JSON output emits one machine-readable document with shared metadata and a processors array:

{
  "meta": { /* MetaPayload */ },
  "processors": [ /* ProcessorEntry ... */ ]
}
  • meta contains shared machine metadata, including tool, version, platform, and detail_level.
  • processors is a list of processor entries.
  • Brief entries include local_key, namespace, qualified_key, and description.
  • Long entries add binding and rendering-capability fields such as bound, line_indent, line_prefix, line_suffix, block_prefix, and block_suffix.

NDJSON output emits one machine-readable record per processor:

{
  "kind": "processor",
  "meta": { /* MetaPayload */ },
  "processor": { /* ProcessorEntry */ }
}

Each NDJSON record repeats the shared metadata and stores the processor payload under processor. The kind field is always processor for this command.
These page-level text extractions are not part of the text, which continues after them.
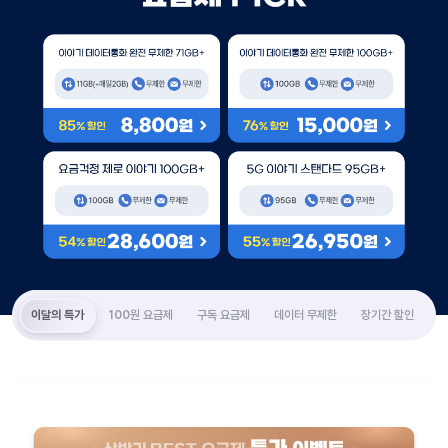
7월 이야기모바일 요금제 PICK
이야기 데이터통화 완전 무제한 71GB 데이터 : 71GB 통화 : 무제한 문자 
이야기 데이터통화 완전 무제한 100GB
요금걱정 제로 이야기 100GB 데이터 : 100GB 통화 : 무제한 문자 : 무제
5G 이야기 스탠다드 95GB 데이터 : 
이달의 특가
100원 요금제
구독 요금제
데이터 무제한
장기간 할인
미
배경이미지
배경이미지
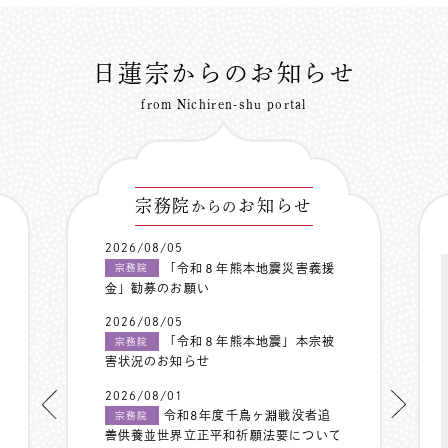
日蓮宗からのお知らせ
from Nichiren-shu portal
宗務院
お知らせ
からの
2026/08/05
「令和８年熊本地震災害義援
宗務院
金」勧募のお願い
2026/08/05
「令和８年熊本地震」本宗被
宗務院
害状況のお知らせ
2026/08/01
令和8年度千鳥ヶ淵戦没者追
宗務院
善供養並世界立正平和祈願法要について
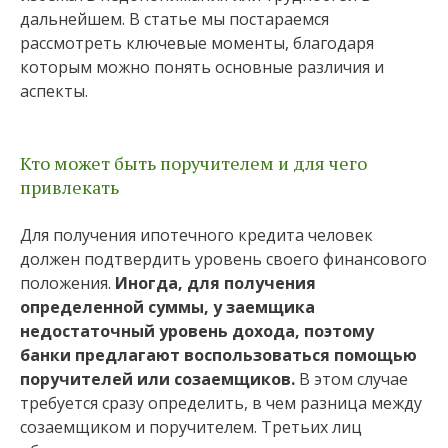
дальнейшем. В статье мы постараемся
рассмотреть ключевые моменты, благодаря
которым можно понять основные различия и
аспекты.
Кто может быть поручителем и для чего
привлекать
Для получения ипотечного кредита человек
должен подтвердить уровень своего финансового
положения.
Иногда, для получения
определенной суммы, у заемщика
недостаточный уровень дохода, поэтому
банки предлагают воспользоваться помощью
поручителей или созаемщиков.
В этом случае
требуется сразу определить, в чем разница между
созаемщиком и поручителем. Третьих лиц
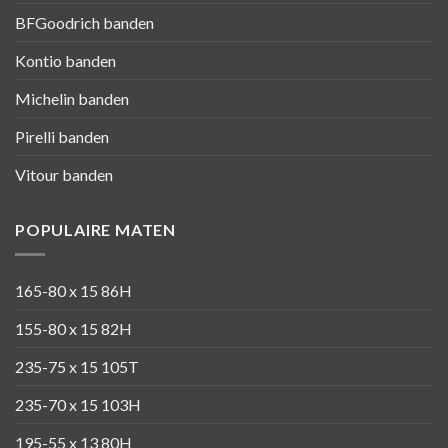
BFGoodrich banden
Kontio banden
Michelin banden
Pirelli banden
Vitour banden
POPULAIRE MATEN
165-80 x 15 86H
155-80 x 15 82H
235-75 x 15 105T
235-70 x 15 103H
195-55 x 13 80H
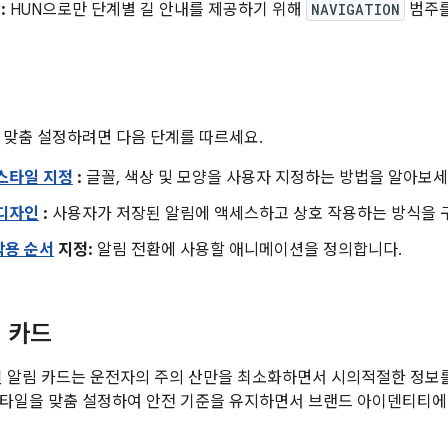
:
HUN으로만 단계별 길 안내를 제공하기 위해
NAVIGATION
범주를
 맞춤 설정하려면 다음 단계를 따르세요.
스타일 지정
:
글꼴, 색상 및 모양을 사용자 지정하는 방법을 알아보세
 디자인
:
사용자가 저장된 알림에 액세스하고 상호 작용하는 방식을 
작용 순서
지정:
알림 전환에 사용할 애니메이션을 정의합니다.
 카드
장된 알림 카드는 운전자의 주의 산만을 최소화하면서 시의적절한 정보를 
타일을 맞춤 설정하여 안전 기준을 유지하면서 브랜드 아이덴티티에 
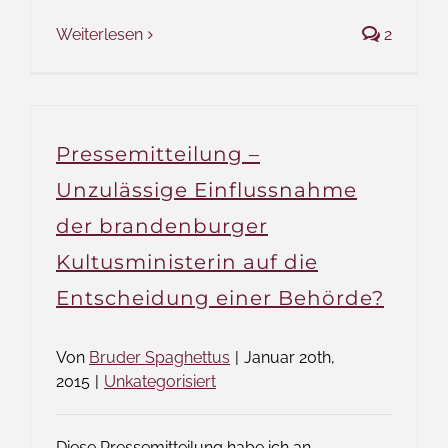
Weiterlesen
2
Pressemitteilung –
Unzulässige Einflussnahme
der brandenburger
Kultusministerin auf die
Entscheidung einer Behörde?
Von
Bruder Spaghettus
|
Januar 20th,
2015
|
Unkategorisiert
Diese Pressemitteilung habe ich an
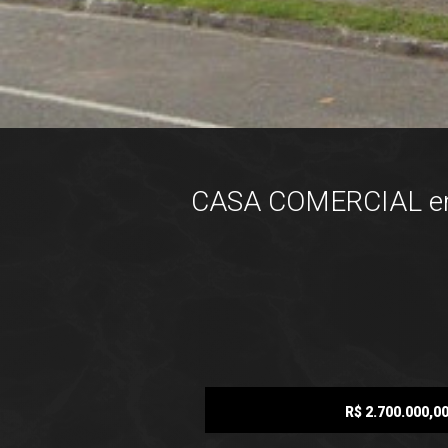
CASA COMERCIAL em 
R$ 2.700.000,0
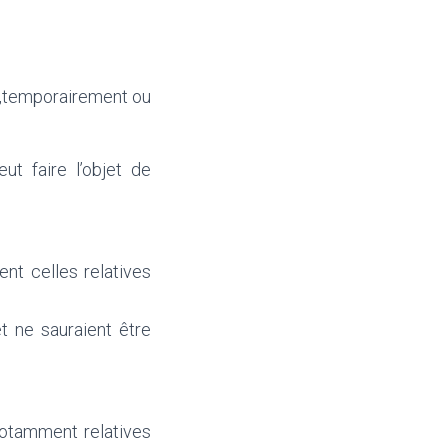
re,temporairement ou
ut faire l’objet de
nt celles relatives
et ne sauraient être
notamment relatives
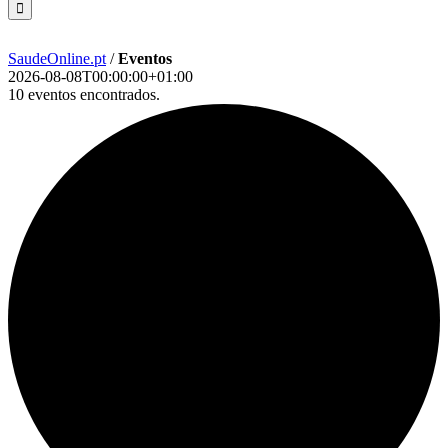
SaudeOnline.pt
/
Eventos
2026-08-08T00:00:00+01:00
10 eventos encontrados.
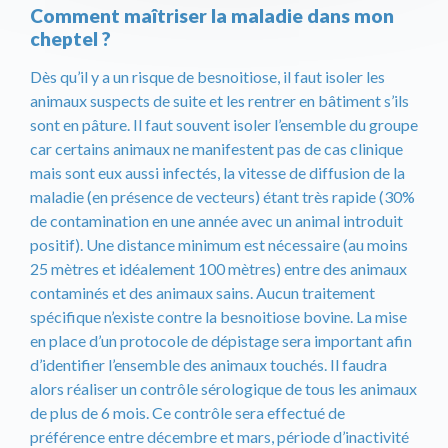
Comment maîtriser la maladie dans mon
cheptel ?
Dès qu’il y a un risque de besnoitiose, il faut isoler les
animaux suspects de suite et les rentrer en bâtiment s’ils
sont en pâture. Il faut souvent isoler l’ensemble du groupe
car certains animaux ne manifestent pas de cas clinique
mais sont eux aussi infectés, la vitesse de diffusion de la
maladie (en présence de vecteurs) étant très rapide (30%
de contamination en une année avec un animal introduit
positif). Une distance minimum est nécessaire (au moins
25 mètres et idéalement 100 mètres) entre des animaux
contaminés et des animaux sains. Aucun traitement
spécifique n’existe contre la besnoitiose bovine. La mise
en place d’un protocole de dépistage sera important afin
d’identifier l’ensemble des animaux touchés. Il faudra
alors réaliser un contrôle sérologique de tous les animaux
de plus de 6 mois. Ce contrôle sera effectué de
préférence entre décembre et mars, période d’inactivité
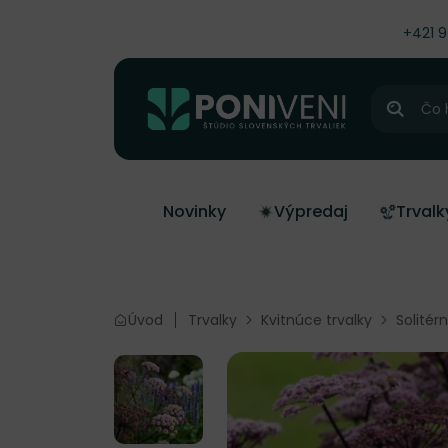
čiť na obsah
+421 
Hľadať
Novinky
Výpredaj
Trvalk
Úvod
Trvalky
Kvitnúce trvalky
Solitér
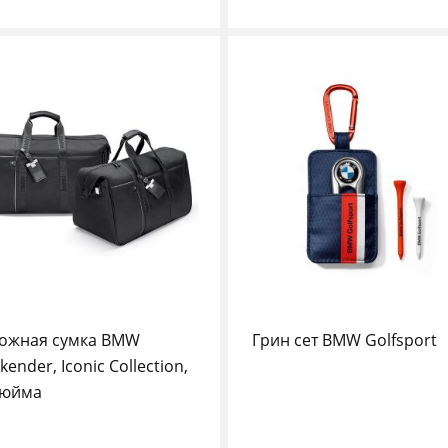
ожная сумка BMW
Грин сет BMW Golfsport
ender, Iconic Collection,
дюйма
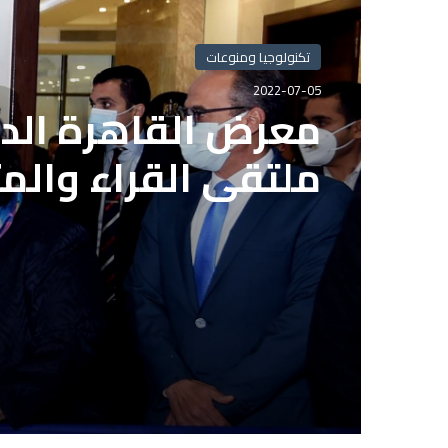
تكنولوجيا ومنوعات
2022-07-05
تكنولوجيا ومنوعات
بعد انتهاء المدة ا
2022-07-05
الاشتراك بمشروع ال
الصحفيين المصريي
معرض القاهرة الدو
ملتقى القراء والم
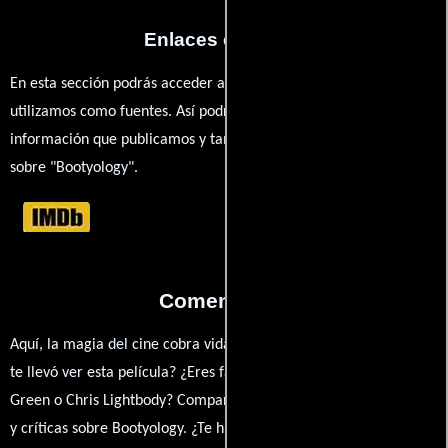
Enlaces externos
En esta sección podrás acceder a los recursos externos que
utilizamos como fuentes. Así podrás chequear toda la
información que publicamos y también ampliar tu conocimiento
sobre "Bootyology".
Comentarios
Aquí, la magia del cine cobra vida a través de tus opiniones. ¿Qué
te llevó ver esta película? ¿Eres fan de Joe Eddy, Brian Austin
Green o Chris Lightbody? Comparte tus pensamientos, emociones
y críticas sobre Bootyology. ¿Te hizo reír, llorar o reflexionar? Este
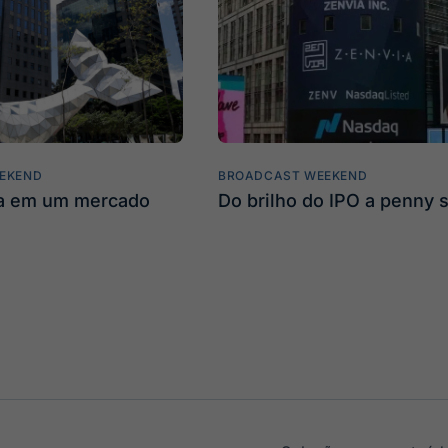
EKEND
BROADCAST WEEKEND
ta em um mercado
Do brilho do IPO a penny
Machine-readable output emits canonical processor identities suitable for stable automation and tooling integration.


Examples

# Brief list
topmark registry processors

# Detailed Markdown table (ideal for project docs)
topmark registry processors --long --output-format markdown

# JSON for scripting
topmark registry processors --long --output-format json | jq '.processors[] | {key: .qualified_key, prefix: .line_prefix}'

# NDJSON for streaming
topmark registry processors --output-format ndjson | jq -r '.processor.qualified_key'

Exit codes

topmark registry processors is a purely informational command and exits with SUCCESS (0) on successful execution.

Common registry processors exit codes:

Scenario Exit code
Command executed successfully SUCCESS (0)
Invalid CLI usage USAGE_ERROR (64)

Notes:

  • This command does not process project files and does not use file-processing exit codes such as WOULD_CHANGE (2), FILE_NOT_FOUND (66), or IO_ERROR (74).
  • Invalid positional paths are reported as CLI usage errors, not file-processing diagnostics.
  • --quiet is not supported for registry commands; use output-format options instead for non-TEXT output.

See Exit codes for the complete CLI-wide exit-code contract.


Notes

  • Processors define how headers are parsed, rendered, updated, and stripped.
  • The output is independent of project configuration discovery.
  • Whether a processor is actually used is determined by bindings (see registry bindings).
  • The effective runtime processor view is composed from built-in processor definitions plus runtime overlays.
  • Prefer registry bindings when investigating which processor handles a file type.
  • --quiet is not supported for registry commands; use output-format options instead if you need non-TEXT output.



Troubleshooting

  • Unexpected identifier form: registry commands intentionally emit canonical qualified identifiers.
  • Unexpected processor usage: inspect registry bindings to view effective processor-dispatch relationships.
  • Unexpected missing processor: ensure the processor is registered in the effective composed registry view.